- Opening Delimiter -
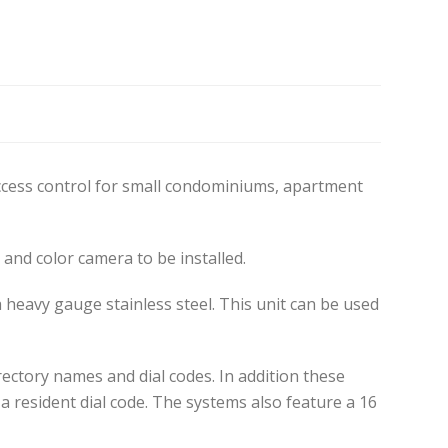
access control for small condominiums, apartment
and color camera to be installed.
 heavy gauge stainless steel. This unit can be used
irectory names and dial codes. In addition these
a resident dial code. The systems also feature a 16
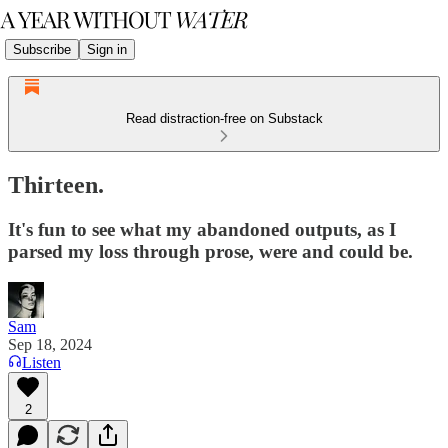
Subscribe
Sign in
Read distraction-free on Substack
Thirteen.
It's fun to see what my abandoned outputs, as I
parsed my loss through prose, were and could be.
Sam
Sep 18, 2024
Listen
2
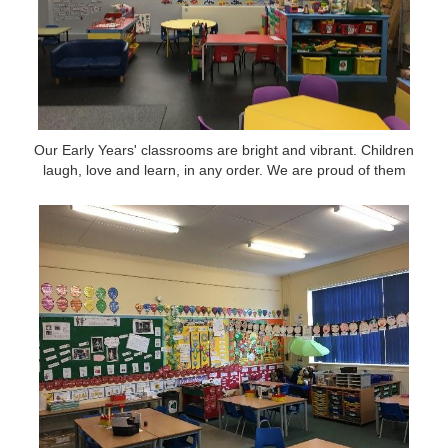
Our Early Years' classrooms are bright and vibrant. Children
Our Early Years' classrooms are bright and vibrant. Children
laugh, love and learn, in any order. We are proud of them
laugh, love and learn, in any order. We are proud of them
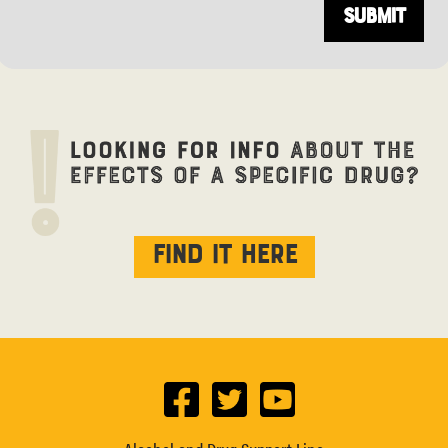
Find it here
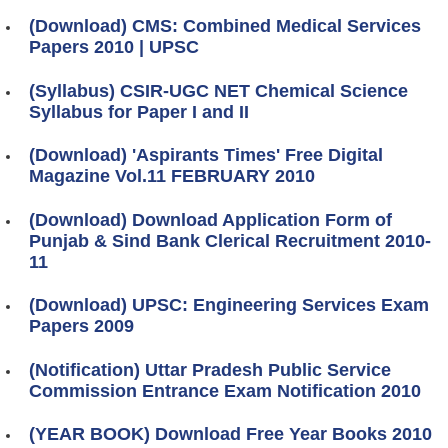
(Download) CMS: Combined Medical Services
Papers 2010 | UPSC
(Syllabus) CSIR-UGC NET Chemical Science
Syllabus for Paper I and II
(Download) 'Aspirants Times' Free Digital
Magazine Vol.11 FEBRUARY 2010
(Download) Download Application Form of
Punjab & Sind Bank Clerical Recruitment 2010-
11
(Download) UPSC: Engineering Services Exam
Papers 2009
(Notification) Uttar Pradesh Public Service
Commission Entrance Exam Notification 2010
(YEAR BOOK) Download Free Year Books 2010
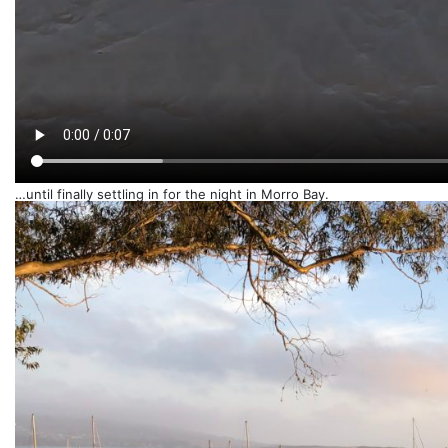
…until finally settling in for the night in Morro Bay.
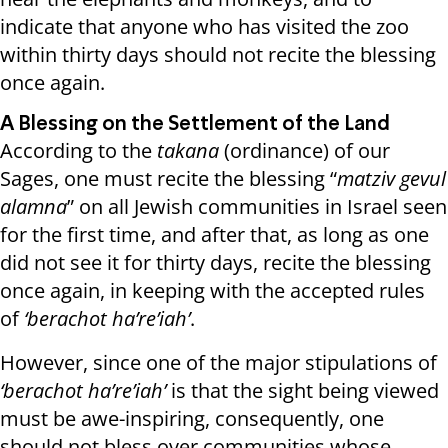
indicate that anyone who has visited the zoo
within thirty days should not recite the blessing
once again.
A Blessing on the Settlement of the Land
According to the
takana
(ordinance) of our
Sages, one must recite the blessing “
matziv gevul
alamna
” on all Jewish communities in Israel seen
for the first time, and after that, as long as one
did not see it for thirty days, recite the blessing
once again, in keeping with the accepted rules
of
‘berachot ha’re’iah’
.
However, since one of the major stipulations of
‘berachot ha’re’iah’
is that the sight being viewed
must be awe-inspiring, consequently, one
should not bless over communities whose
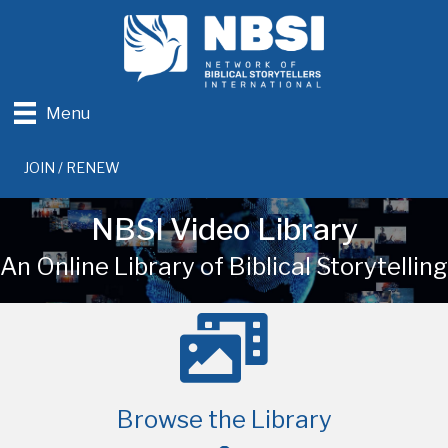
Menu
JOIN / RENEW
NBSI Video Library
An Online Library of Biblical Storytelling
Browse the Library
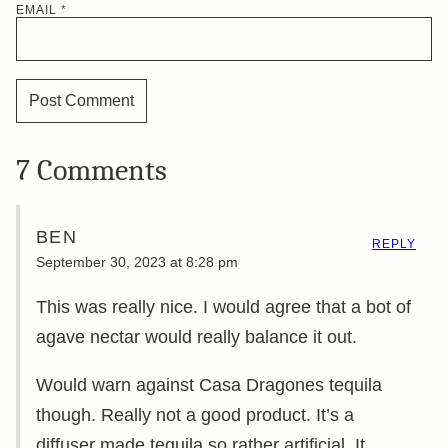
EMAIL
*
7 Comments
BEN
REPLY
September 30, 2023 at 8:28 pm
This was really nice. I would agree that a bot of
agave nectar would really balance it out.
Would warn against Casa Dragones tequila
though. Really not a good product. It’s a
diffuser made tequila so rather artificial. It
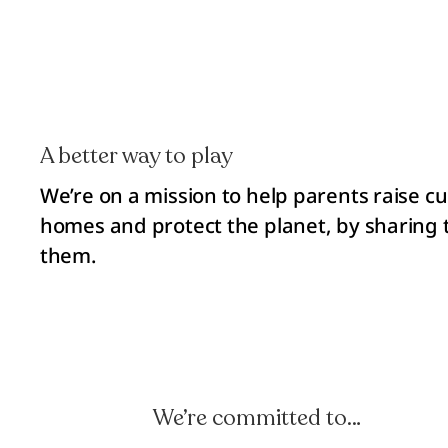
A better way to play
We’re on a mission to help parents raise cu
homes and protect the planet, by sharing t
them.
We’re committed to…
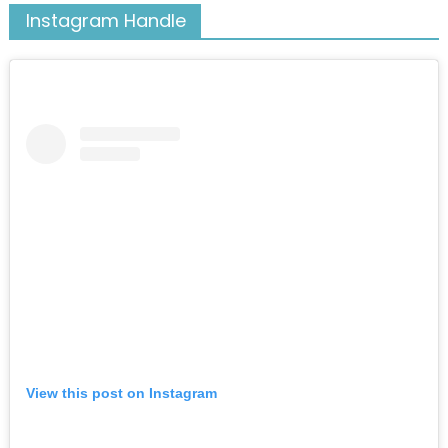
Instagram Handle
View this post on Instagram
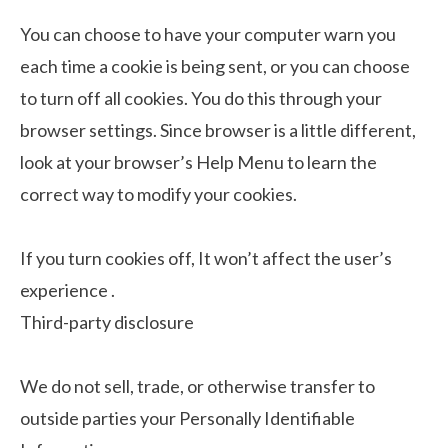
You can choose to have your computer warn you
each time a cookie is being sent, or you can choose
to turn off all cookies. You do this through your
browser settings. Since browser is a little different,
look at your browser’s Help Menu to learn the
correct way to modify your cookies.
If you turn cookies off, It won’t affect the user’s
experience .
Third-party disclosure
We do not sell, trade, or otherwise transfer to
outside parties your Personally Identifiable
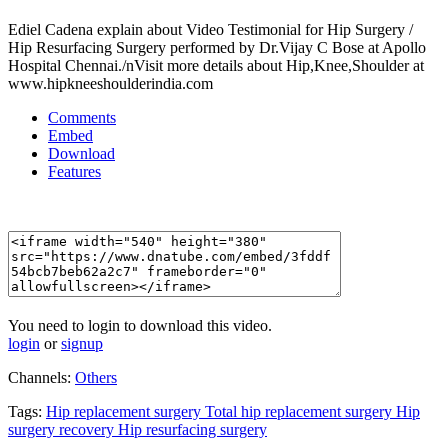
Ediel Cadena explain about Video Testimonial for Hip Surgery /
Hip Resurfacing Surgery performed by Dr.Vijay C Bose at Apollo
Hospital Chennai./nVisit more details about Hip,Knee,Shoulder at
www.hipkneeshoulderindia.com
Comments
Embed
Download
Features
You need to login to download this video.
login
or
signup
Channels:
Others
Tags:
Hip
replacement
surgery
Total
hip
replacement
surgery
Hip
surgery
recovery
Hip
resurfacing
surgery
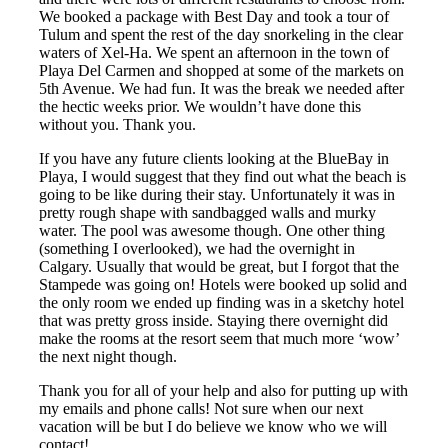
We booked a package with Best Day and took a tour of
Tulum and spent the rest of the day snorkeling in the clear
waters of Xel-Ha. We spent an afternoon in the town of
Playa Del Carmen and shopped at some of the markets on
5th Avenue. We had fun. It was the break we needed after
the hectic weeks prior. We wouldn’t have done this
without you. Thank you.
If you have any future clients looking at the BlueBay in
Playa, I would suggest that they find out what the beach is
going to be like during their stay. Unfortunately it was in
pretty rough shape with sandbagged walls and murky
water. The pool was awesome though. One other thing
(something I overlooked), we had the overnight in
Calgary. Usually that would be great, but I forgot that the
Stampede was going on! Hotels were booked up solid and
the only room we ended up finding was in a sketchy hotel
that was pretty gross inside. Staying there overnight did
make the rooms at the resort seem that much more ‘wow’
the next night though.
Thank you for all of your help and also for putting up with
my emails and phone calls! Not sure when our next
vacation will be but I do believe we know who we will
contact!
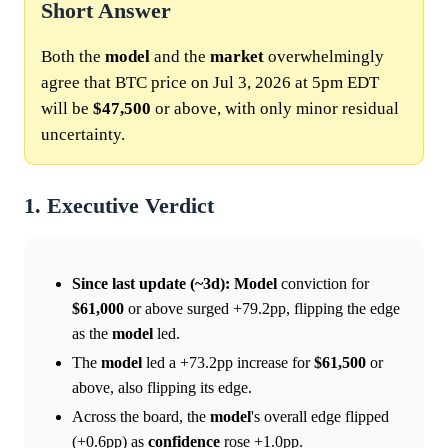
Short Answer
Both the
model
and the
market
overwhelmingly
agree that BTC price on Jul 3, 2026 at 5pm EDT
will be
$47,500
or above, with only minor residual
uncertainty.
1. Executive Verdict
Since last update (~3d):
Model
conviction for
$61,000
or above surged +79.2pp, flipping the edge
as the
model
led.
The
model
led a +73.2pp increase for
$61,500
or
above, also flipping its edge.
Across the board, the
model
's overall edge flipped
(+0.6pp) as
confidence
rose +1.0pp.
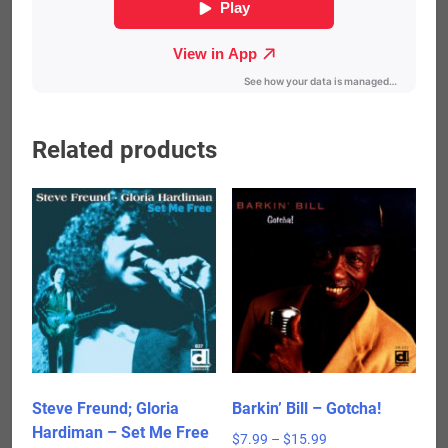
Related products
Steve Freund; Gloria
Barkin’ Bill – Gotcha!
Hardiman – Set Me Free
Price
$
7.99
–
$
15.99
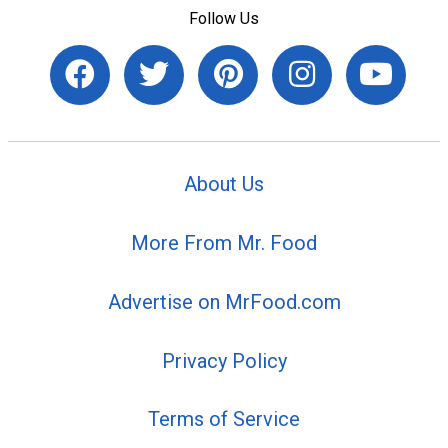
Follow Us
About Us
More From Mr. Food
Advertise on MrFood.com
Privacy Policy
Terms of Service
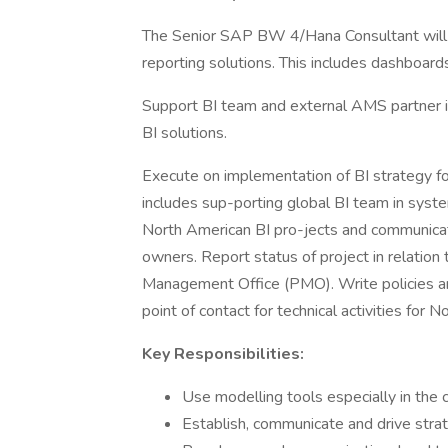
The Senior SAP BW 4/Hana Consultant will b
reporting solutions. This includes dashboards
Support BI team and external AMS partner i
BI solutions.
Execute on implementation of BI strategy f
includes sup-porting global BI team in syst
North American BI pro-jects and communicat
owners. Report status of project in relation 
Management Office (PMO). Write policies and
point of contact for technical activities for
Key Responsibilities:
Use modelling tools especially in 
Establish, communicate and drive stra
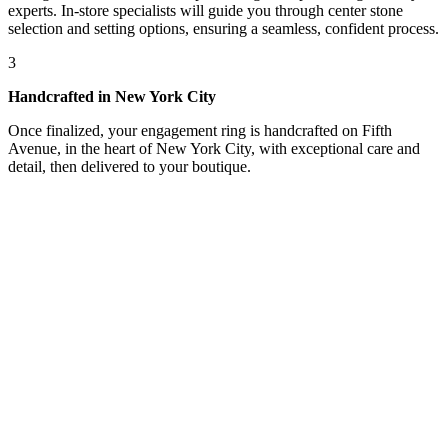
experts. In-store specialists will guide you through center stone
selection and setting options, ensuring a seamless, confident process.
3
Handcrafted in New York City
Once finalized, your engagement ring is handcrafted on Fifth
Avenue, in the heart of New York City, with exceptional care and
detail, then delivered to your boutique.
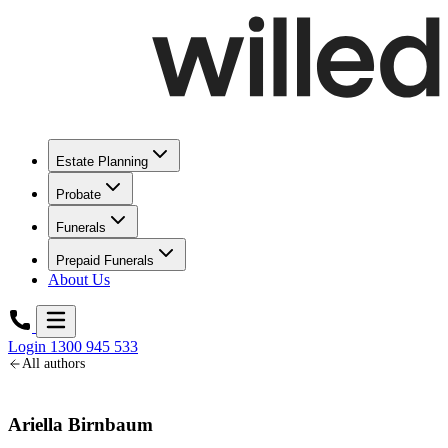
Estate Planning
Probate
Funerals
Prepaid Funerals
About Us
Login
1300 945 533
All authors
Ariella Birnbaum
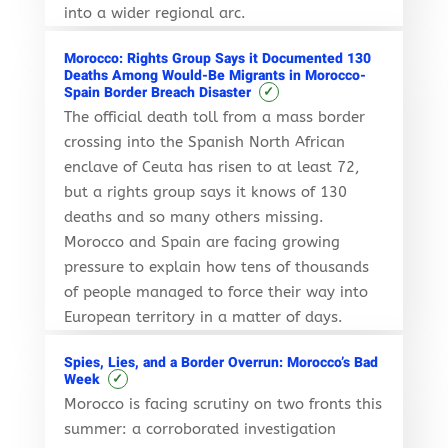
into a wider regional arc.
Morocco: Rights Group Says it Documented 130
Deaths Among Would-Be Migrants in Morocco-
✓
Spain Border Breach Disaster
The official death toll from a mass border
crossing into the Spanish North African
enclave of Ceuta has risen to at least 72,
but a rights group says it knows of 130
deaths and so many others missing.
Morocco and Spain are facing growing
pressure to explain how tens of thousands
of people managed to force their way into
European territory in a matter of days.
Spies, Lies, and a Border Overrun: Morocco’s Bad
✓
Week
Morocco is facing scrutiny on two fronts this
summer: a corroborated investigation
- Closing Delimiter -
WHAT NEEDS TO BE DONE - Reproduce word for word, with pictures dropped, only the part of the material above that opens with the line containing "a resident dial" and closes with the line containing "Papers 2010 | UPSC".

SOLVED EXERCISE -
a resident dial code. The systems also feature a 16
Subscribe
Sign in
Read distraction-free on Substack
Thirteen.
It's fun to see what my abandoned outputs, as I
parsed my loss through prose, were and could be.
Sam
Sep 18, 2024
Listen
2
Our Early Years' classrooms are bright and vibrant. Children
Our Early Years' classrooms are bright and vibrant. Children
laugh, love and learn, in any order. We are proud of them
laugh, love and learn, in any order. We are proud of them
Find it here
(Download) CMS: Combined Medical Services
Papers 2010 | UPSC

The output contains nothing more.